Corresponding parquet schema

message schema {
  string query_id = 1;
  string query = 2;
  string query_user = 3;
  string email = 4;
  double total_elapsed_time = 5;
  google.protobuf.Timestamp updated_at = 6;
  google.protobuf.Timestamp start_time = 7;
  google.protobuf.Timestamp end_time = 8;
  int64 processed_bytes = 9;
  repeated string source_tables = 10;
  string destination_table = 11;
  string default_database = 12;
  string default_schema = 13;
  string statement_type = 14;
  repeated double allocated_cost = 15;
  int64 produced_rows = 16;
  int64 execution_time = 17;
  string warehouse_size = 18;
  string warehouse_id = 19;
  string warehouse_name = 20;
  string execution_status = 21;
  string query_tag = 22;
}

Export query-historys Table To Parquet

  1. In the BigQuery console, navigate to your dataset.Find the columns table, click the SAVE RESULTS TO select Save to BigQuery Table
  2. Choose Export to Google Cloud Storage.
  3. Set the file format to PARQUET and the compression to SNAPPY.
  4. Specify the destination path in Google Cloud Storage (e.g., gs://your_bucket/columns.parquet).
  5. Click Export to start the export process.

III. Additional Conversion for query-historys

Due to timestamp format mismatches between BigQuery's RECORD export and Protobuf's time representation, you need to perform a conversion on query-historys.parquet.

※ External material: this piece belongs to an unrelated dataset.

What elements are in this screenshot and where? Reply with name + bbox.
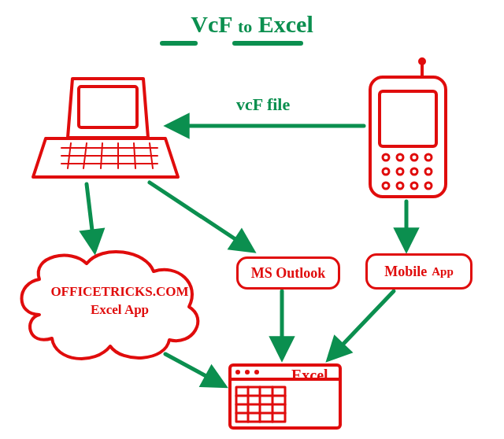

Use the following Python script for this transformation.

python

import pyarrow as pa
import pyarrow.parquet as pq

# read Parquet
parquet_file = 'origin-query-historys.parquet'
table = pq.read_table(parquet_file)

# read schema
old_schema = table.schema
print("Old Schema:", old_schema)

# create schema
new_fields = []
for field in old_schema:
    if field.name in ['updated_at', 'start_time', 'end_time']:
        subfields = field.type
        new_subfields = []
        for subfield in subfields:
            if subfield.name == 'nanos':
                new_subfield = pa.field('nanos', pa.int32(), nullable=subfield.nullable)
            else:
                new_subfield = subfield
            new_subfields.append(new_subfield)
        new_field = pa.field(field.name, pa.struct(new_subfields))
    elif field.name == 'output_rows':
        new_field = pa.field('output_rows', pa.int32())
    else:
        new_field = field
    new_fields.append(new_field)

new_schema = pa.schema(new_fields)
print("New Schema:", new_schema)

# convert to new schema
def convert_table_schema(table, new_schema):
    df = table.to_pandas()
    new_table = pa.Table.from_pandas(df, schema=new_schema)
    return new_table

# write table
new_table = convert_table_schema(table, new_schema)
pq.write_table(new_table, 'output-query-historys.parquet')

Processing File

After generating the file, you can directly provide it to Single Origin. Accessing files from GCP is currently under development and will be supported soon.